Durante il sonno, i ricordi acquisiti di recente, come gli eventi del giorno precedente, vengono riprodotti nell’ippocampo in preparazione alla conservazione a lungo termine. Tuttavia, ciò avviene insieme alla riattivazione di ricordi più a lungo termine, il che significa che gli scienziati si chiedono da tempo come il cervello eviti il fenomeno dell'”oblio catastrofico”, in cui i vecchi ricordi vengono sovrascritti da quelli nuovi.
I ricercatori hanno monitorato il sonno dei topi misurando le dimensioni delle loro pupille, scoprendo che durante una delle fasi profonde del sonno, le loro pupille si restringono per poi tornare ripetutamente alle dimensioni originali. Hanno utilizzato una tecnica chiamata optogenetica, in cui la luce viene utilizzata per controllare l’attività elettrica dei neuroni geneticamente modificati nel cervello, per sopprimere l’attivazione neurale durante le fasi del sonno, sia con pupilla piccola che con pupilla grande, e hanno confrontato gli effetti di ciò sulla memoria.

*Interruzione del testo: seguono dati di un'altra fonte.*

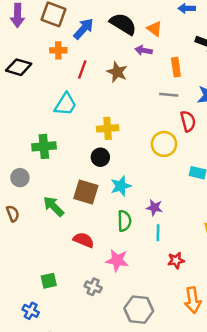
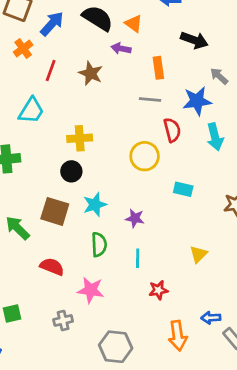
orange cross: (58, 50) -> (23, 48), turned -35
purple star: (154, 208) -> (135, 218), moved
gray cross: (93, 287) -> (63, 320), turned -35

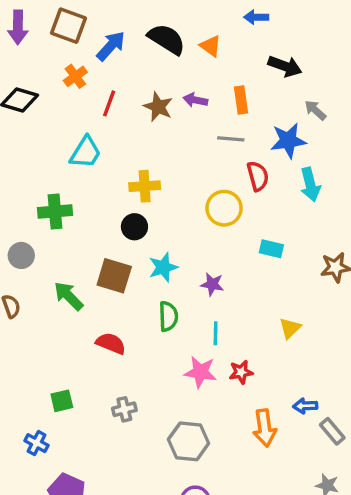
purple arrow: (121, 48) -> (195, 100), moved
pink star: (91, 290) -> (200, 372), moved

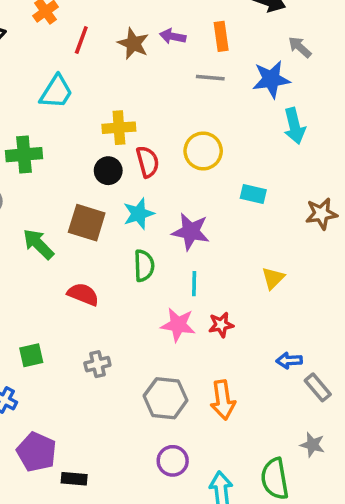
red semicircle: (258, 176) -> (148, 162), moved
purple star: (212, 284) -> (191, 232), size x1.5
orange arrow: (265, 428) -> (223, 400), moved

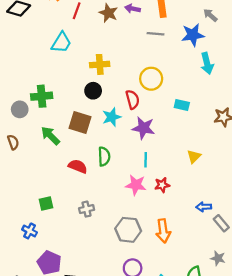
green cross: (24, 155) -> (42, 96), moved
red semicircle: (148, 162) -> (133, 100), moved
green semicircle: (144, 266) -> (104, 156), moved

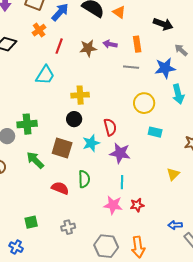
brown star: (108, 13) -> (88, 48), turned -30
yellow circle: (151, 79) -> (144, 103), moved
yellow triangle: (194, 156) -> (173, 174), moved

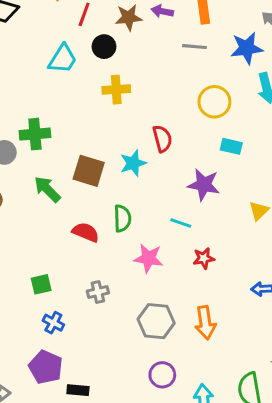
black circle: (74, 119) -> (104, 47), moved
purple star: (120, 153) -> (204, 185), moved
cyan line: (122, 182) -> (181, 223), turned -72
pink star: (113, 205) -> (148, 258), moved
blue cross: (16, 247) -> (53, 323), moved

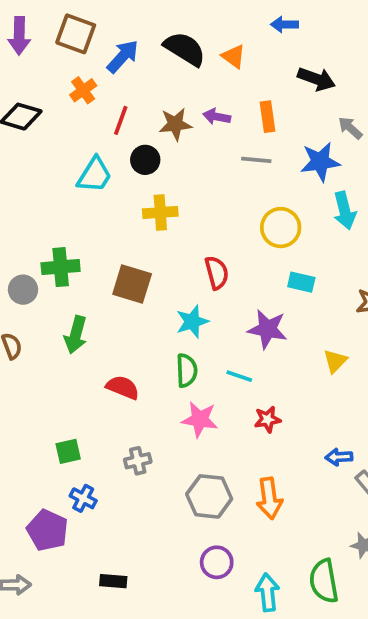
cyan star: (133, 163) -> (192, 322), moved
brown square: (89, 171) -> (132, 284), moved
green arrow: (47, 189) -> (76, 335), turned -120
green semicircle: (122, 218) -> (187, 370), moved
purple pentagon: (46, 367) -> (47, 530), moved

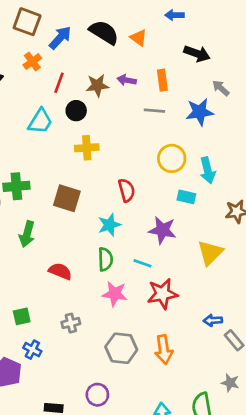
cyan arrow: (345, 211) -> (208, 170), moved
yellow triangle: (335, 361) -> (210, 253), size x1.5
red star: (267, 419) -> (162, 294), size x1.6
purple circle: (217, 562) -> (97, 395), moved

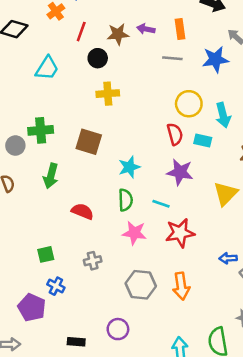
cyan trapezoid: (40, 121) -> (47, 68), moved
red semicircle: (127, 190) -> (175, 134), moved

“I topi dimenticavano i ricordi acquisiti di recente, come la posizione di una ricompensa nascosta in un labirinto, quando l’attività cerebrale veniva soppressa durante la fase di piccola pupilla”
Gli scienziati hanno scoperto che i topi dimenticavano i ricordi acquisiti di recente, come la posizione di una ricompensa nascosta in un labirinto, quando l’attività cerebrale veniva soppressa durante la fase della piccola pupilla. Quando la fase della pupilla grande veniva interrotta, i ricordi più consolidati (di pochi giorni prima) venivano dimenticati. Ciò suggerisce che i ricordi più vecchi venivano elaborati durante la fase di pupilla grande, mentre i ricordi più nuovi venivano incorporati nella fase di pupilla piccola.
Questa separazione della ripetizione dei ricordi più vecchi e di quelli più nuovi in due distinti stadi temporali del sonno rappresenta una soluzione al modo in cui il cervello evita l’oblio catastrofico nei topi, e la natura evolutivamente antica della memoria ha portato un neuroscienziato a suggerire che una separazione simile probabilmente si verifica anche nei topi. umani. L’oblio catastrofico colpisce le reti neurali artificiali (algoritmi modellati sul cervello coinvolti in molti strumenti di intelligenza artificiale utilizzati oggi), quindi capire come il cervello evita questo fenomeno può aiutare a sviluppare modelli di intelligenza artificiale in grado di evitarlo.